— Task instructions —
Set down the whole listing below exactly. The pictures stay out.

— Source material —
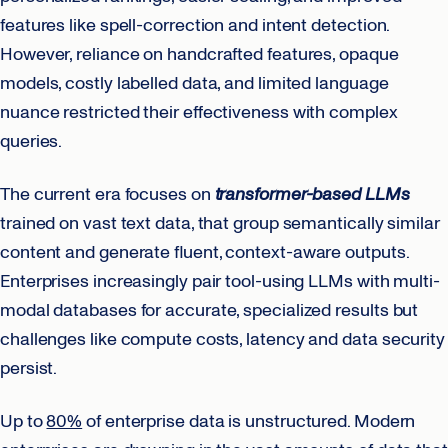
features like spell-correction and intent detection.
However, reliance on handcrafted features, opaque
models, costly labelled data, and limited language
nuance restricted their effectiveness with complex
queries.
The current era focuses on
transformer-based LLMs
trained on vast text data, that group semantically similar
content and generate fluent, context-aware outputs.
Enterprises increasingly pair tool-using LLMs with multi-
modal databases for accurate, specialized results but
challenges like compute costs, latency and data security
persist.
Up to
80%
of enterprise data is unstructured. Modern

— Response to this task —
features like spell-correction and intent detection.
However, reliance on handcrafted features, opaque
models, costly labelled data, and limited language
nuance restricted their effectiveness with complex
queries.
The current era focuses on
transformer-based LLMs
trained on vast text data, that group semantically similar
content and generate fluent, context-aware outputs.
Enterprises increasingly pair tool-using LLMs with multi-
modal databases for accurate, specialized results but
challenges like compute costs, latency and data security
persist.
Up to
80%
of enterprise data is unstructured. Modern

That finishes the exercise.